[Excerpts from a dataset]
○ ○ ○ ○ ○ ○ ○

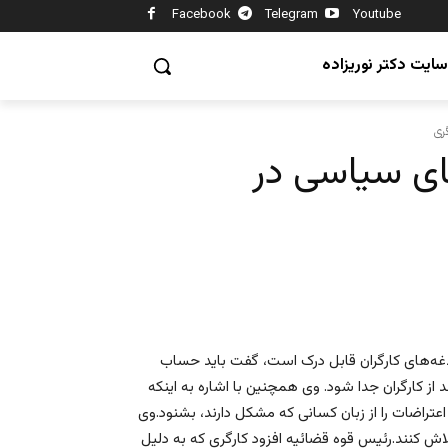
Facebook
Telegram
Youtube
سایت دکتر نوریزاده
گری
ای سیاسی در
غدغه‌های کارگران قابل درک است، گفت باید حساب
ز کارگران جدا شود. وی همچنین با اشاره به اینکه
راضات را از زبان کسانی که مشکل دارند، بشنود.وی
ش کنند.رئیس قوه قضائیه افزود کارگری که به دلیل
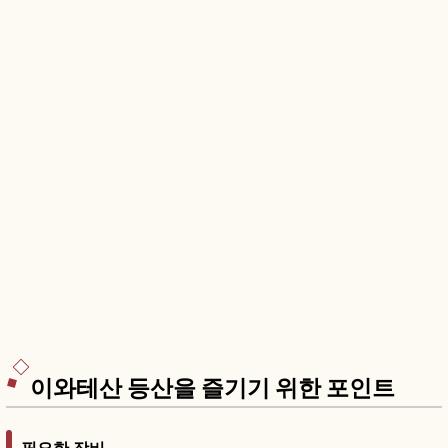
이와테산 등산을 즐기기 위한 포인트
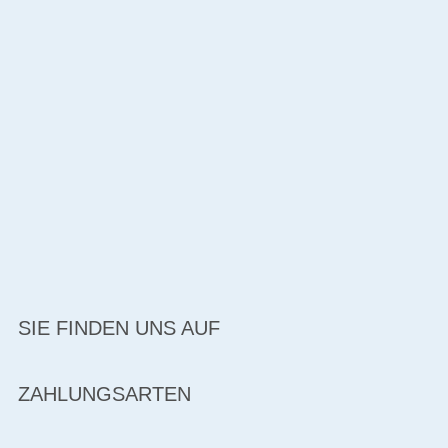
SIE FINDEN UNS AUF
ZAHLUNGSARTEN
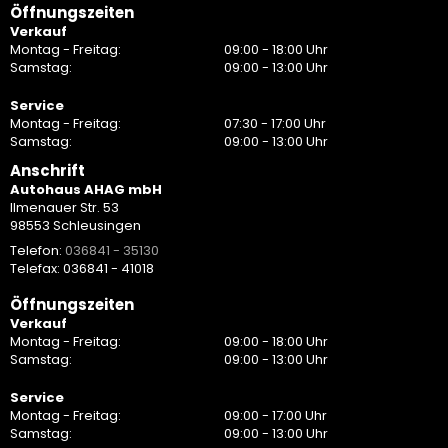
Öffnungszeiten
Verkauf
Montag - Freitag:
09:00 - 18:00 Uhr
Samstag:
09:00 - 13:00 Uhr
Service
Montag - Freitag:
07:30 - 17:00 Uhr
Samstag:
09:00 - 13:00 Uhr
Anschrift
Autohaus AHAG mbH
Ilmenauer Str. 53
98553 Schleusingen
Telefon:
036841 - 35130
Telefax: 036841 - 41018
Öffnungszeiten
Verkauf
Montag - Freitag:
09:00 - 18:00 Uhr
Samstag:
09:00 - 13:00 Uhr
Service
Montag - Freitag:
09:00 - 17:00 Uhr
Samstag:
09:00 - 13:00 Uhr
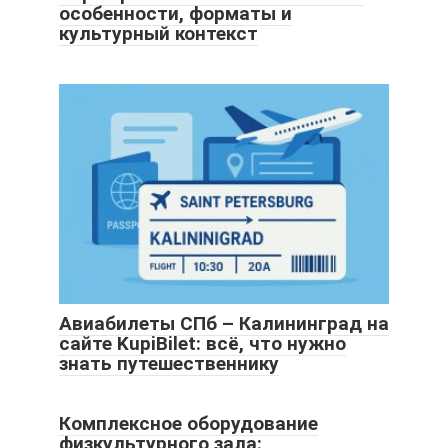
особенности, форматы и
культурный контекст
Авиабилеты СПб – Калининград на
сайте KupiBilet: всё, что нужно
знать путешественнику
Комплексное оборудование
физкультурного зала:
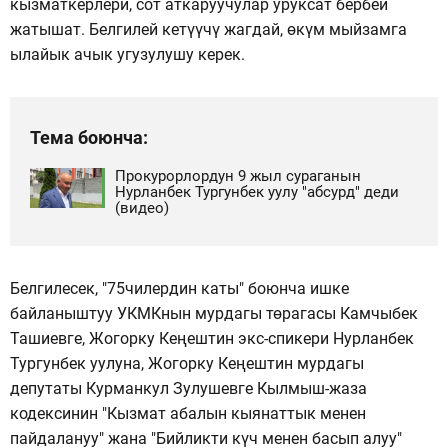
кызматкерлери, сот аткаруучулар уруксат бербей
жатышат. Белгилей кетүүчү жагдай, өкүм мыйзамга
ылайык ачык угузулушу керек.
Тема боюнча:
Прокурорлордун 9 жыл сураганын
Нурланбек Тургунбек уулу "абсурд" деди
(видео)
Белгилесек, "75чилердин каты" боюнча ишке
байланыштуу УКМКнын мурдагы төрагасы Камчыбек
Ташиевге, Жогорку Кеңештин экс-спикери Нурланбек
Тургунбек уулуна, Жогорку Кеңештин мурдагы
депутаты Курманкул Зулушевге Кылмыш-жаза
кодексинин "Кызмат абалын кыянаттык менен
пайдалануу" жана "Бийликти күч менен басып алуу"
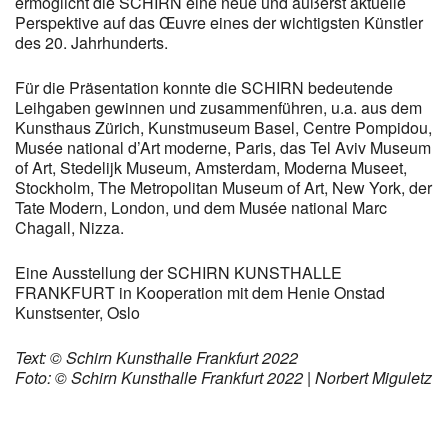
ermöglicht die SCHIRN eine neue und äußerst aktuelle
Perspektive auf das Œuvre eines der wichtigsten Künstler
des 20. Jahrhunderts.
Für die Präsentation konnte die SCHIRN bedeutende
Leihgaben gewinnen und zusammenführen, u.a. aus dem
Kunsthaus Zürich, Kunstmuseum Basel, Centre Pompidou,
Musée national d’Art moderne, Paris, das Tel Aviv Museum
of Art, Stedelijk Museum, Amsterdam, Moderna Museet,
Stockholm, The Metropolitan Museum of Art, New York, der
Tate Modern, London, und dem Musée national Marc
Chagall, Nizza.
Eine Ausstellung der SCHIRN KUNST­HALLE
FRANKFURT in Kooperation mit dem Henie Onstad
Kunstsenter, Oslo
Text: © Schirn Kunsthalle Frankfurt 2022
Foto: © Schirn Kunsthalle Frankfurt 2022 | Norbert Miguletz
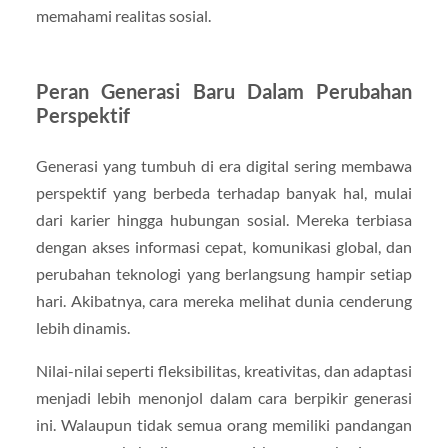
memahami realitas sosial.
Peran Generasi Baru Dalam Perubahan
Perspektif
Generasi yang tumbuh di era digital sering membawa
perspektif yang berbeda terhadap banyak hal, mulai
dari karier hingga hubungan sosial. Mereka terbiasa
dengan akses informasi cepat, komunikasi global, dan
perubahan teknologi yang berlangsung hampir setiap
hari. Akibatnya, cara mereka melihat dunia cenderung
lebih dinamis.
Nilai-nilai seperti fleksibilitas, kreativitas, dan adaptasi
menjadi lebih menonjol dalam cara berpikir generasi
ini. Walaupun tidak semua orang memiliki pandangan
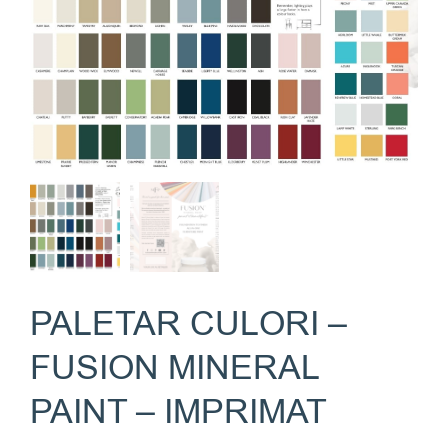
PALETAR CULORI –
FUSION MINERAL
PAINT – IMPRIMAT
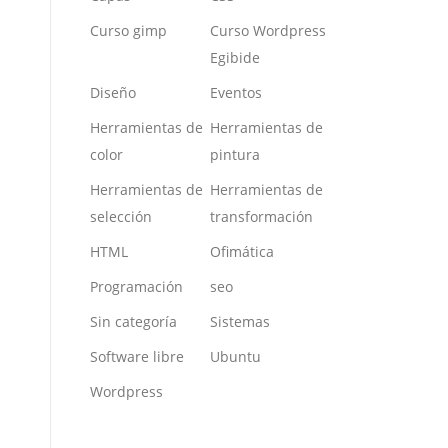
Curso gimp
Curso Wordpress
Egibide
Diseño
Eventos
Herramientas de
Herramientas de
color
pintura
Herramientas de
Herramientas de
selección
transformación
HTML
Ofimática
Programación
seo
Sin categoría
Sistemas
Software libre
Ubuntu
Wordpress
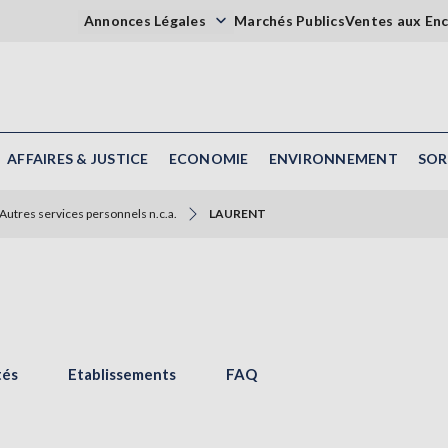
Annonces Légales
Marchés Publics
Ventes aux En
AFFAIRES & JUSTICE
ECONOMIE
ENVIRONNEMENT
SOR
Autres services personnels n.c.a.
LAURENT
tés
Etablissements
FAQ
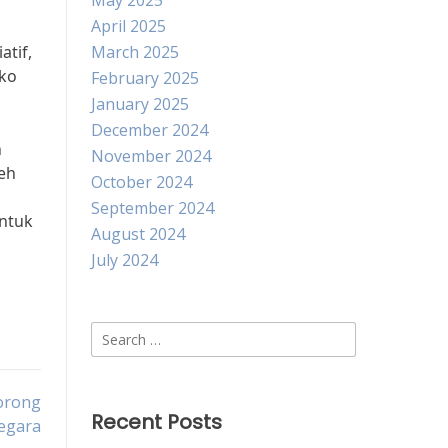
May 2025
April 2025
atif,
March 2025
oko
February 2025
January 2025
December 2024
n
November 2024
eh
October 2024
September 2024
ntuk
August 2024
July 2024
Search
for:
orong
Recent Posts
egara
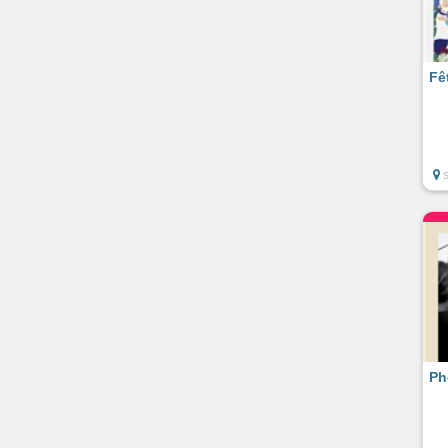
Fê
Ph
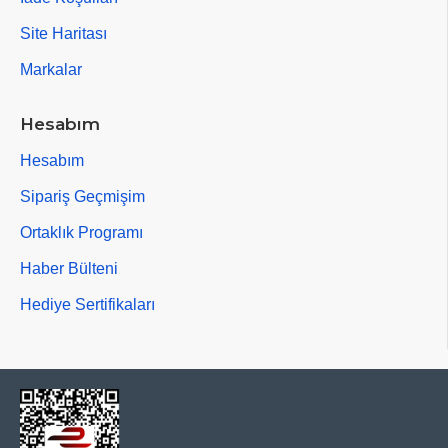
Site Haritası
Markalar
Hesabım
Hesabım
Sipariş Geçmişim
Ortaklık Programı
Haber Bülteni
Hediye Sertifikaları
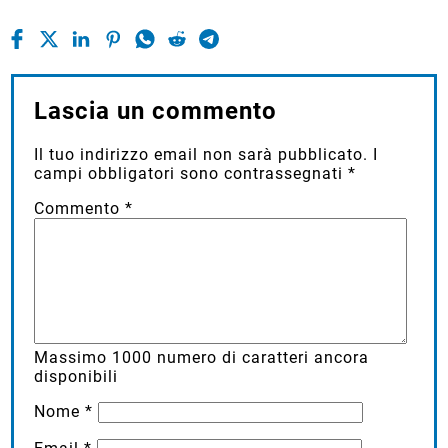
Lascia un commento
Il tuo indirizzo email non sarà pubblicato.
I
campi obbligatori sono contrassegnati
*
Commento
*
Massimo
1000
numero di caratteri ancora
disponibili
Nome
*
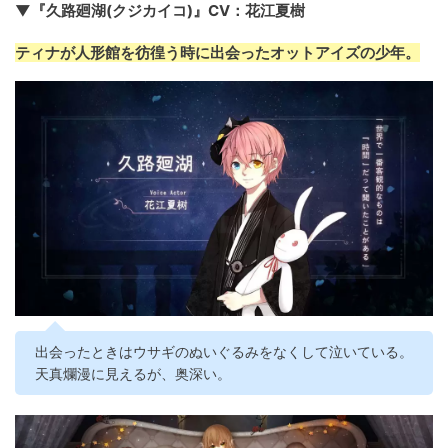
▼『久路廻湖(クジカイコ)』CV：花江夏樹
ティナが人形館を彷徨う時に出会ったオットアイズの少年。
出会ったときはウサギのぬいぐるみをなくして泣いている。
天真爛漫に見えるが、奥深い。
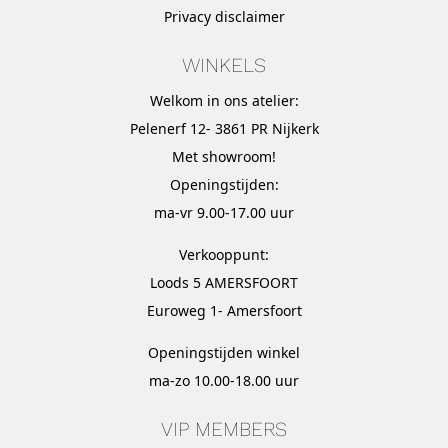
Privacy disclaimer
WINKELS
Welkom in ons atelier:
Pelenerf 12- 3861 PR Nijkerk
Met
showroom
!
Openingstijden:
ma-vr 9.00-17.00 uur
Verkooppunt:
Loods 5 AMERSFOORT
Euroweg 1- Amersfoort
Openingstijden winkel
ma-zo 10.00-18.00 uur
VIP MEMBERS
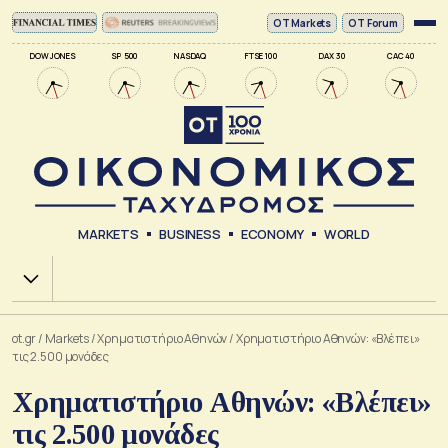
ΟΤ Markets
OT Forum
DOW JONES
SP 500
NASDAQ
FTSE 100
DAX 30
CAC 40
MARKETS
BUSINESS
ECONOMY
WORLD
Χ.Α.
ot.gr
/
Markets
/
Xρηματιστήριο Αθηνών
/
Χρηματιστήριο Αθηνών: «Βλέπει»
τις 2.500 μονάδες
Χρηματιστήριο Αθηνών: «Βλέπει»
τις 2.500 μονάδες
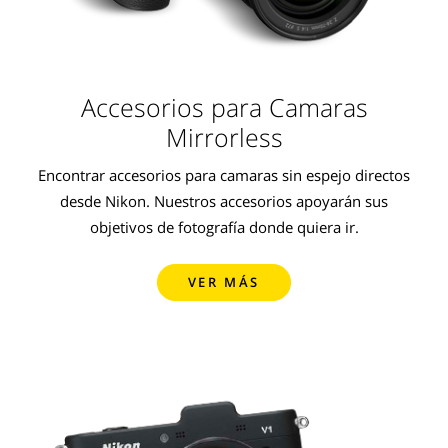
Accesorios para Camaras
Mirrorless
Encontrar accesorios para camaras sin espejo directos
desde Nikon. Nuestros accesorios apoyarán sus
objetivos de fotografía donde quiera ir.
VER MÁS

○ ○ ○ ○ ○ ○ ○

GOAL OF THE EXERCISE -> All lines above that contain "para" are required in the answer.

EXERCISE ANSWER ->
Accesorios para Camaras
Encontrar accesorios para camaras sin espejo directos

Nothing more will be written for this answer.